Goal of the exercise:
Output the data verbatim, minus the images.

[Saved data entries]
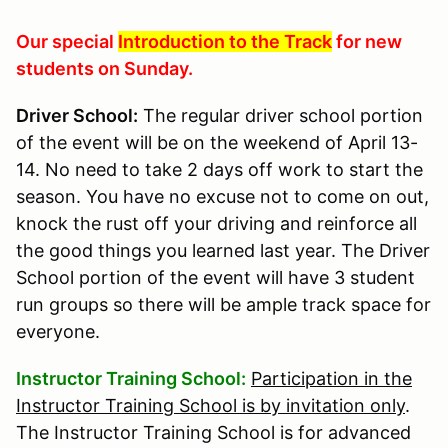
Our special
Introduction to the Track
for new
students on Sunday.
Driver School:
The regular driver school portion
of the event will be on the weekend of April 13-
14. No need to take 2 days off work to start the
season. You have no excuse not to come on out,
knock the rust off your driving and reinforce all
the good things you learned last year. The Driver
School portion of the event will have 3 student
run groups so there will be ample track space for
everyone.
Instructor Training School:
Participation in the
Instructor Training School is by invitation only
.
The Instructor Training School is for advanced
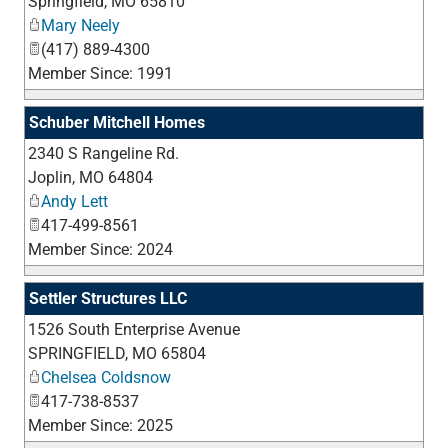
Springfield
,
MO
65810
Mary Neely
(417) 889-4300
Member Since: 1991
Schuber Mitchell Homes
2340 S Rangeline Rd.
_
Joplin
,
MO
64804
Andy Lett
417-499-8561
Member Since: 2024
Settler Structures LLC
1526 South Enterprise Avenue
_
SPRINGFIELD
,
MO
65804
Chelsea Coldsnow
417-738-8537
Member Since: 2025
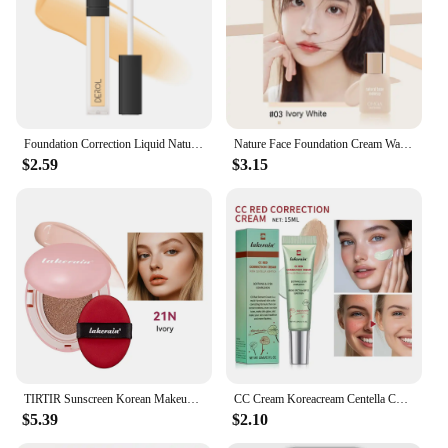
Foundation Correction Liquid Natural Concealer Makeup Base Color Adjustment Foundation Blender Makeup Custom Pigment Cosmetics
Nature Face Foundation Cream Waterproof Concealer Liquid Long Lasting BB Cream Matte Base Foundation Makeup Cosmetics Maquiagem
$2.59
$3.15
TIRTIR Sunscreen Korean Makeup Foundation Cream Cosmetic TIRTIR Covering Foundation Mist Makeup Full Coverage High Base
CC Cream Koreacream Centella Change Color Foundation Full Coverage Foundation Face Cream Moisture Korean Makeup Base Cosmetic
$5.39
$2.10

Exercise solution:
Our special
Introduction to the Track
for new
students on Sunday.
Driver School:
The regular driver school portion
of the event will be on the weekend of April 13-
14. No need to take 2 days off work to start the
season. You have no excuse not to come on out,
knock the rust off your driving and reinforce all
the good things you learned last year. The Driver
School portion of the event will have 3 student
run groups so there will be ample track space for
everyone.
Instructor Training School:
Participation in the
Instructor Training School is by invitation only
.
The Instructor Training School is for advanced
Springfield
,
MO
65810
Mary Neely
(417) 889-4300
Member Since: 1991
Schuber Mitchell Homes
2340 S Rangeline Rd.
_
Joplin
,
MO
64804
Andy Lett
417-499-8561
Member Since: 2024
Settler Structures LLC
1526 South Enterprise Avenue
_
SPRINGFIELD
,
MO
65804
Chelsea Coldsnow
417-738-8537
Member Since: 2025
Foundation Correction Liquid Natural Concealer Makeup Base Color Adjustment Foundation Blender Makeup Custom Pigment Cosmetics
Nature Face Foundation Cream Waterproof Concealer Liquid Long Lasting BB Cream Matte Base Foundation Makeup Cosmetics Maquiagem
$2.59
$3.15
TIRTIR Sunscreen Korean Makeup Foundation Cream Cosmetic TIRTIR Covering Foundation Mist Makeup Full Coverage High Base
CC Cream Koreacream Centella Change Color Foundation Full Coverage Foundation Face Cream Moisture Korean Makeup Base Cosmetic
$5.39
$2.10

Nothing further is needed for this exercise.